In sostanza tutta la vicenda ruota attorno al Lago Vostok e a ciò che sembrerebbe nascondersi al suo interno. Batteri primordiali? Forme di vita aliene? Gas naturali presenti in quantità tali da poter sostentare il mondo per lustri? Bettino Craxi e Moana Pozzi che pensavano di averci fregato? Insomma una serie di misteri sui quali i sovietici sembrano essere vicini a mettere mano…e ovviamente qualcuno non è d’accordo.

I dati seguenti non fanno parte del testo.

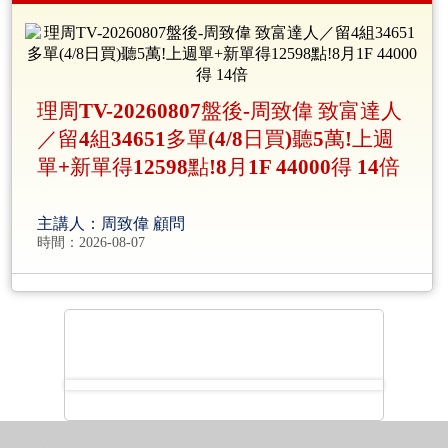
理周TV-20260807盤後-周致偉 致富達人
／留4組34651多單(4/8日買)聽5萬!上週
單+新單得12598點!8月1F 44000得 14倍
主講人：周致偉 顧問
時間：2026-08-07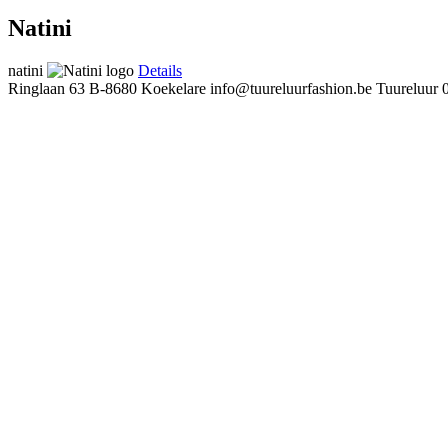
Natini
natini
Details
Ringlaan 63
B-8680 Koekelare
info@tuureluurfashion.be
Tuureluur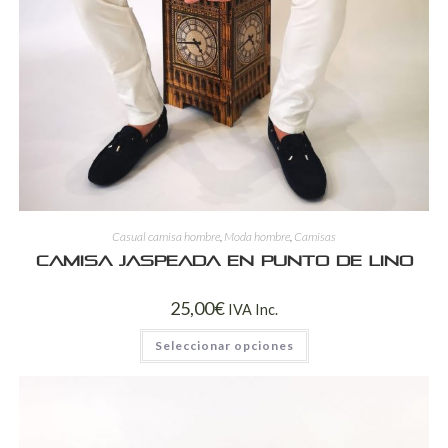
Casual camisa hombre
,
Moda hombre
,
Camisas
Camisa jaspeada en punto de lino
25,00
€
IVA Inc.
Seleccionar opciones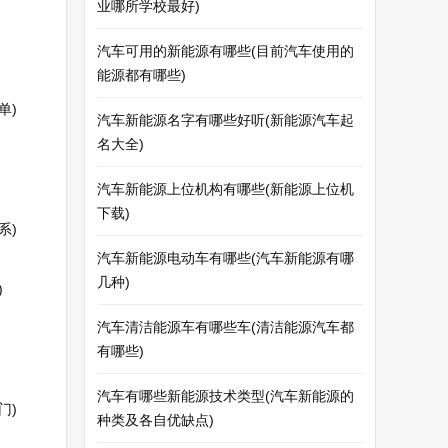
业哪所学校最好)
汽车可用的新能源有哪些(目前汽车使用的
能源都有哪些)
单)
汽车新能源名字有哪些好听(新能源汽车起
名大全)
汽车新能源上位机构有哪些(新能源上位机
下载)
系)
汽车新能源电动车有哪些(汽车新能源有哪
几种)
)
汽车清洁能源车有哪些车(清洁能源汽车都
有哪些)
汽车有哪些新能源技术类型(汽车新能源的
门)
种类及各自优缺点)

La narrazione, come è buon uso fare ultimamente (almeno negli ultimi romanzi da me letti), è fortemente alternata; date le molte vicende che ben presto si vengono a creare, possono passare diverse pagine per riprendere la situazione e, se da un lato ciò può essere un bene (creando interesse e spingendo per andare avanti nella lettura), a volte finisce col dare leggermente fastidio, soprattutto tenendo conto che alcune storie (in particolare quelle legate al lato più politico della vicenda) intrigano meno e smorzano lievemente l’entusiasmo.

Ma i momenti in cui viene messa in risalto l’U.R.S.S, per un filosovietico come me, sono pura poesia; basta per esempio ricordare il momento in cui Rebko viene spedito giù nel lago e prima ha il piacere di ascoltare quel discorso motivatore dove gli viene ricordato che serve “Una persona coraggiosa, che conosca questa base come le sue tasche, che abbia dimestichezza con codici che non si insegnano più all’università da vent’anni e CHE AMI LA SANTA MADRE RUSSIA PIU’ DI SE STESSO”. Ecco a questo punto sarei andato giù pure io!

La parte finale poi è ricca di azione, scorre via rapidissima e sembra proprio di essere lì chiudendo gli occhi, grazie anche alla figura di Gabriel Novak, in costante evoluzione, ma forse liquidata troppo in fretta e con troppa facilità.

Il finale piace e lascia forse aperta qualche porticina. Chissà, li rivedremo?